Evliyayı Tahkir Eden Alim

Evliyayı tahkir eden alimin tam bir teslimiyetle ona bağlanarak intisab etmesine neden olan hadise...

Arapzâde Molla Muhyiddîn, Kanunî Sultan Süleyman devrinin alimlerindendi. İlm-i zahirde eşsizdi. Bazı ilmî eserleri de vardı. Fakat evliyayı inkar ederdi. Hatta:

-”Ben ömrüm boyunca büyük günahlardan hiçbirini işlemedim. Evliyalık ıslah-ı hal ile olsa, evliya ben olurdum” dermiş. Evliya düşmanlığı öylesine fazla imiş ki, Şeyh İbrahim Gülşenî Hazretlerinin yanına:

-”Senin kemiklerini ateşte yaktırırım” demek için gidermiş.
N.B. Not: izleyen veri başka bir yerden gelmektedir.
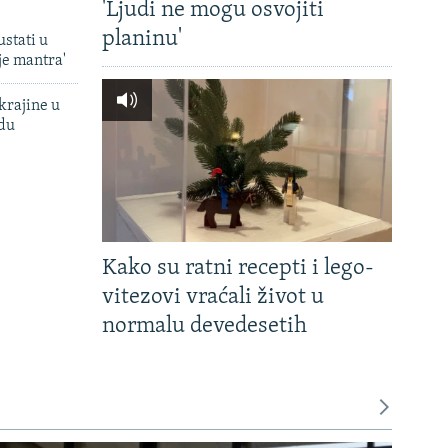
'Ljudi ne mogu osvojiti
planinu'
ustati u
je mantra'
krajine u
adu
Kako su ratni recepti i lego-
vitezovi vraćali život u
normalu devedesetih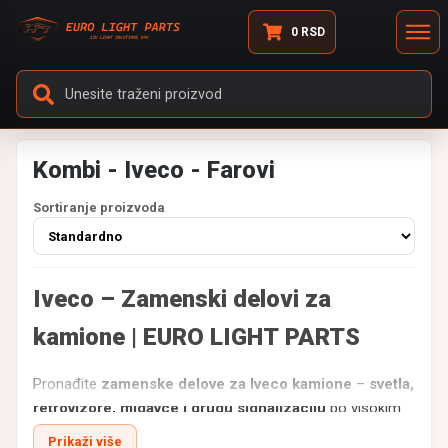
0
RSD
Kombi - Iveco - Farovi
Sortiranje proizvoda
Iveco – Zamenski delovi za
kamione | EURO LIGHT PARTS
Pronađite
zamenske delove za Iveco kamione
–
svetla,
retrovizore, migavce i drugu signalizaciju
po visokim
standardima izrade.
Prikaži više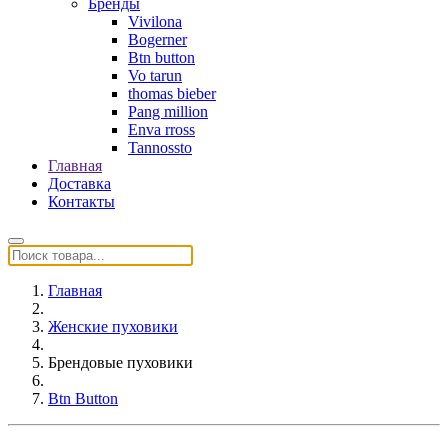
Бренды
Vivilona
Bogerner
Btn button
Vo tarun
thomas bieber
Pang million
Enva rross
Tannossto
Главная
Доставка
Контакты
Главная
Женские пуховики
Брендовые пуховики
Btn Button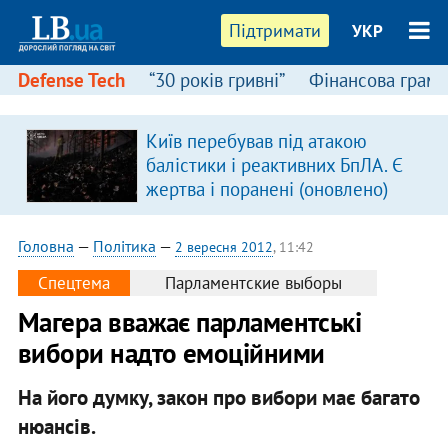
Підтримати
УКР
Defense Tech
“30 років гривні”
Фінансова грамо
Київ перебував під атакою
балістики і реактивних БпЛА. Є
жертва і поранені (оновлено)
Головна
—
Політика
—
2 вересня 2012
, 11:42
Спецтема
Парламентские выборы
Магера вважає парламентські
вибори надто емоційними
На його думку, закон про вибори має багато
нюансів.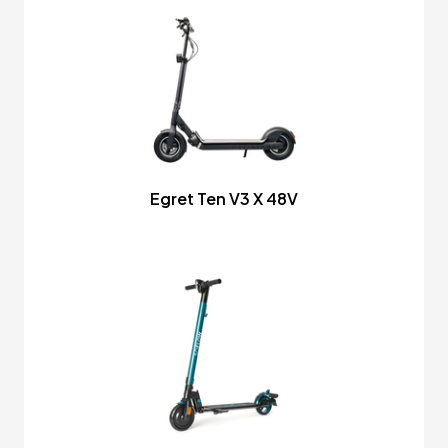
Egret Ten V3 X 48V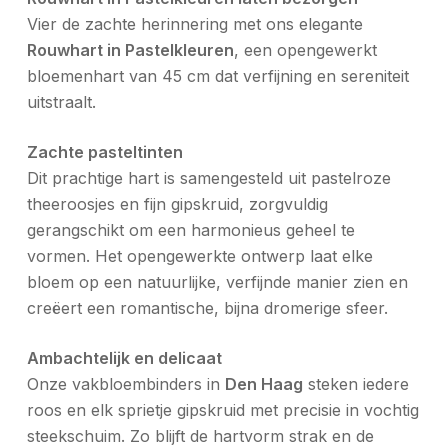
Vier de zachte herinnering met ons elegante
Rouwhart in Pastelkleuren
, een opengewerkt
bloemenhart van 45 cm dat verfijning en sereniteit
uitstraalt.
Zachte pasteltinten
Dit prachtige hart is samengesteld uit pastelroze
theeroosjes en fijn gipskruid, zorgvuldig
gerangschikt om een harmonieus geheel te
vormen. Het opengewerkte ontwerp laat elke
bloem op een natuurlijke, verfijnde manier zien en
creëert een romantische, bijna dromerige sfeer.
Ambachtelijk en delicaat
Onze vakbloembinders in
Den Haag
steken iedere
roos en elk sprietje gipskruid met precisie in vochtig
steekschuim. Zo blijft de hartvorm strak en de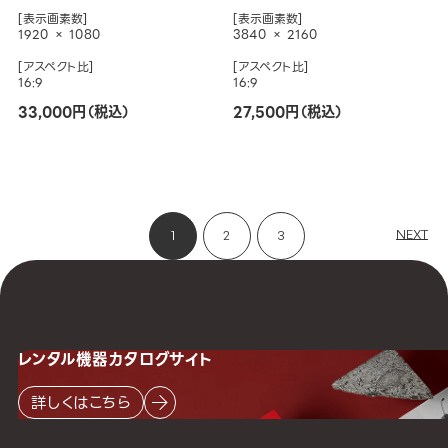
[表示画素数]
[表示画素数]
1920 × 1080
3840 × 2160
[アスペクト比]
[アスペクト比]
16:9
16:9
33,000円（税込）
27,500円（税込）
NEXT
1
2
3
レンタル機器
カタログサイト
詳しくはこちら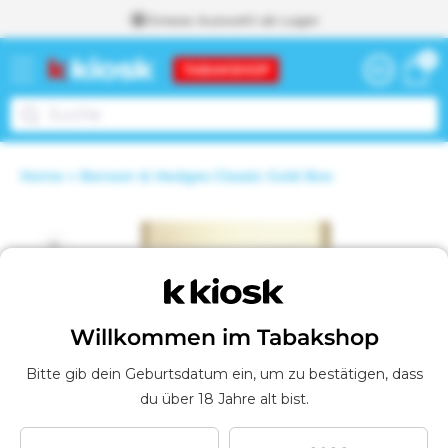
Grosse Auswahl ab Lager
zum
0
0
Inhalt
Warenkor
Artikel
Weiter zum
Home
Benson & Hedges Classic Gold Box
Warenkorb
I
m
W
duktinformationen
a
r
ingen
e
n
k
Willkommen im Tabakshop
o
r
Bitte gib dein Geburtsdatum ein, um zu bestätigen, dass
b
du über 18 Jahre alt bist.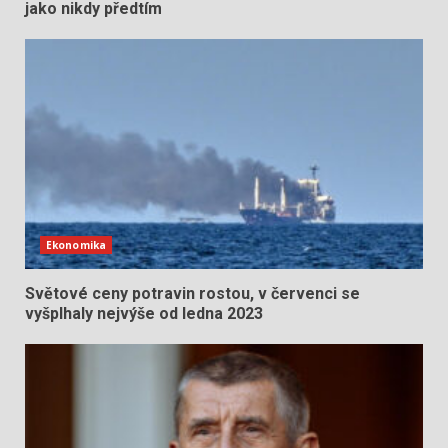
jako nikdy předtím
Ekonomika
Světové ceny potravin rostou, v červenci se
vyšplhaly nejvýše od ledna 2023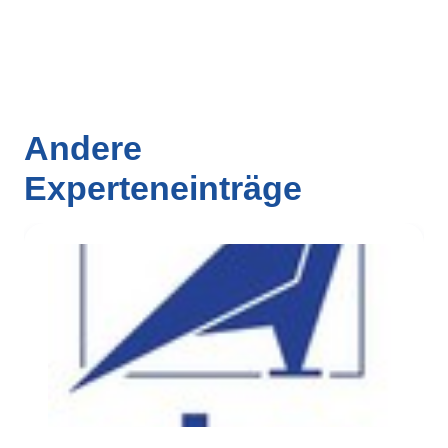
Andere
Experteneinträge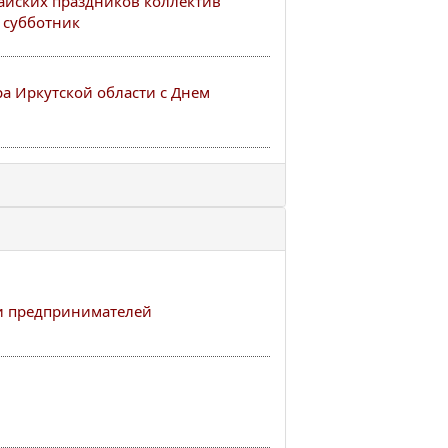
айских праздников коллектив
 субботник
а Иркутской области с Днем
и предпринимателей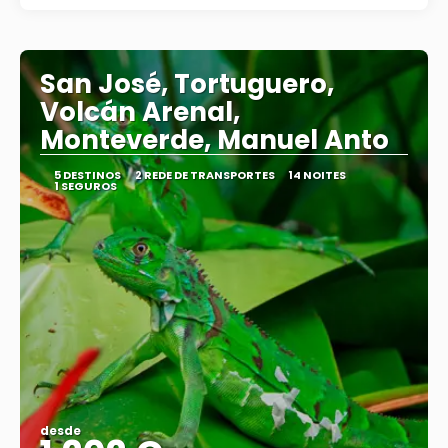
San José, Tortuguero,
Volcán Arenal,
Monteverde, Manuel Anto
5 DESTINOS
2 REDE DE TRANSPORTES
14 NOITES
1 SEGUROS
desde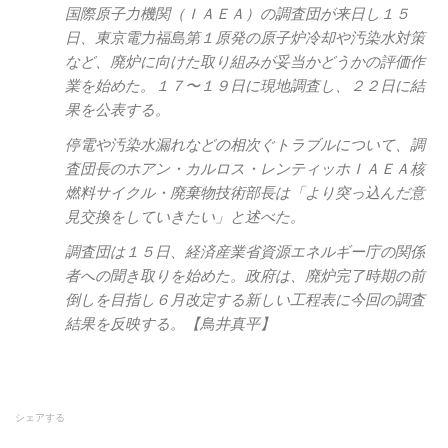
国際原子力機関（ＩＡＥＡ）の調査団が来日し１５
日、東京電力福島第１原発の原子炉冷却や汚染水対策
など、廃炉に向けた取り組みが妥当かどうかの評価作
業を始めた。１７〜１９日に現地調査し、２２日に結
果を公表する。
停電や汚染水漏れなどの相次ぐトラブルについて、調
査団長のホアン・カルロス・レンティッホＩＡＥＡ核
燃料サイクル・廃棄物技術部長は「より突っ込んだ意
見交換をしていきたい」と述べた。
調査団は１５日、経済産業省資源エネルギー庁の関係
者への聞き取りを始めた。政府は、廃炉完了時期の前
倒しを目指し６月改定する新しい工程表に今回の調査
結果を反映する。【鳥井真平】
シェアする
Fatih Camisi’nin yanındaki Semaniye Medreselerinden birinde müderris iken, bir meseleden dolayı Şeyhülislâm Ebussuüd Efendi’ye öfkelenerek onu Sadrazam Rüstem Paşa’ya şikayet etti. Şikayet yazısı padişaha iletilince Arapzâde, Divan’a getirilip sorguya çekildi. Neticede suçu sabit olduğundan dayak cezasına çarptırıldı ve görevinden alınarak Bursa’ya sürüldü. İki yıl sürgünde kaldı. Bilahare affedilip Süleymaniye Medresesi Müderrisliğine tayin olundu.
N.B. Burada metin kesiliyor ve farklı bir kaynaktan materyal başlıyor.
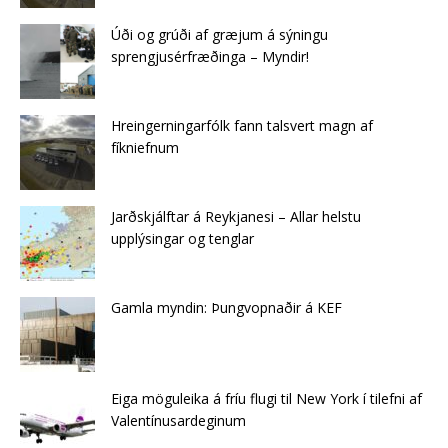
Úði og grúði af græjum á sýningu
sprengjusérfræðinga – Myndir!
Hreingerningarfólk fann talsvert magn af
fíkniefnum
Jarðskjálftar á Reykjanesi – Allar helstu
upplýsingar og tenglar
Gamla myndin: Þungvopnaðir á KEF
Eiga möguleika á fríu flugi til New York í tilefni af
Valentínusardeginum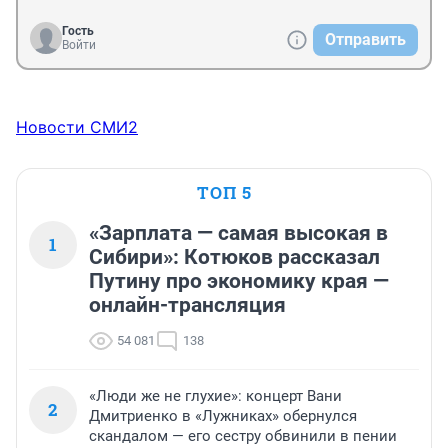
Гость
Отправить
Войти
Новости СМИ2
ТОП 5
«Зарплата — самая высокая в
1
Сибири»: Котюков рассказал
Путину про экономику края —
онлайн-трансляция
54 081
138
«Люди же не глухие»: концерт Вани
2
Дмитриенко в «Лужниках» обернулся
скандалом — его сестру обвинили в пении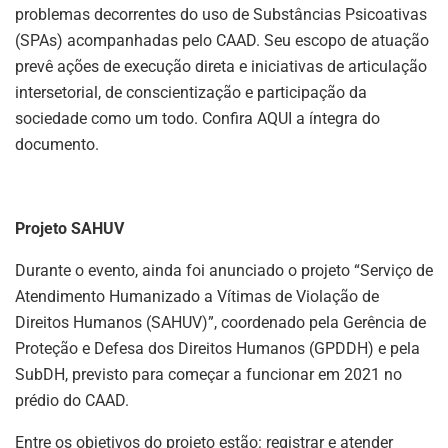
problemas decorrentes do uso de Substâncias Psicoativas
(SPAs) acompanhadas pelo CAAD. Seu escopo de atuação
prevê ações de execução direta e iniciativas de articulação
intersetorial, de conscientização e participação da
sociedade como um todo. Confira AQUI a íntegra do
documento.
Projeto SAHUV
Durante o evento, ainda foi anunciado o projeto “Serviço de
Atendimento Humanizado a Vítimas de Violação de
Direitos Humanos (SAHUV)”, coordenado pela Gerência de
Proteção e Defesa dos Direitos Humanos (GPDDH) e pela
SubDH, previsto para começar a funcionar em 2021 no
prédio do CAAD.
Entre os objetivos do projeto estão: registrar e atender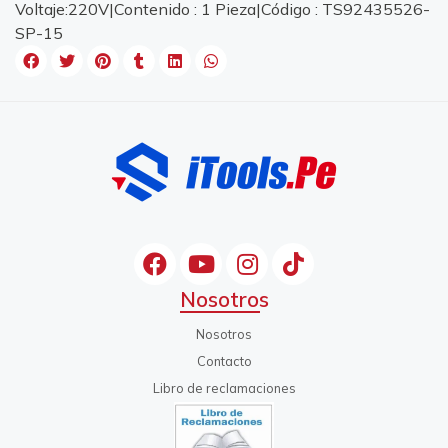
Voltaje:220V|Contenido : 1 Pieza|Código : TS92435526-
SP-15
Nosotros
Nosotros
Contacto
Libro de reclamaciones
Kalın (Semiz) Ali Paşa Sadrazam olduğunda, Kanuni Sultan Süleyman’a ilk arzında, Arapzâde’nin Mısır Kadılığı’na tayinini istedi. Padişah bu isteği kabul etti. Fakat canı sıkılmıştı. Divan’dan sonra Hasoda’ya geldiğinde, o sıradaki Hasodabaşı Yakup Ağa padişaha:

-”Düşmanlarınız üzülsün, derdiniz nedir?” diye sorduğu zaman,

-”Vezir ettiğimiz cahile canım sıkıldı. Divan’da cezalandırılmış olan bir gafil için Mısır Kadılığı’nı teklif etti. İlk arzıdır, vermesek vezirlik itibarını ayaklar altına almış oturduk. Verdik ama, kendimizi Mısır ulemasının suçlamalarına hedef yaptık. Ne olaydı ki, Allah vere de sağlıkla Mısır’a varamayaydı” cevabını aldı.

“RUHU İÇİN FATİHA”

Arapzâde gemiye binerek Mısır’a doğru hareket etti. Rodos Adası’na vardığında oranın Sancakbeyi Hüsam Bey kendisini karşıladı. Birkaç gün sonra tekrar gemiye bineceği gün Hüsam Bey:

“-Burada defalarca kerameti görülmüş, duası Allah Katı’nda makbul, Borazan Ali Dede adında bir velî vardır. Ondan himmet dilemeden gitmeyin” tavsiyesinde bulundu. Bu öğüt Arapzâde’nin inançlarına aykırı düştüyse de, sırf sancakbeyinin hatırı için, orada bulunan Muîd Muhyiddîn Menteşevî’ye bir dinar kurban parası vererek:

“-Bize dualar etmeyi unutmasınlar” sözüyle velî ihtiyara gönderdi. Muîd Muhyiddin Efendi, Ali Dede’nin yanına vararak dinarı onun önüne koydu ve duasını rica etti. İhtiyar iki elini kaldırarak:

“-Ruhu için Fatiha” dedi. Muîd, velînin yaşlılık sebebiyle sözünü anlamadığını zannetti. Biraz duraklayıp aynı ricayı tekrarladı. Gene:

“-Ruhu için Fatiha” cevabını aldı. Bu hal üç kere tekrarlandı. Muhyiddin Efendi hayretler içinde:

“-Görelim bakalım, ihtiyarın nefesinden ne çıkar” diye düşünerek geri döndü.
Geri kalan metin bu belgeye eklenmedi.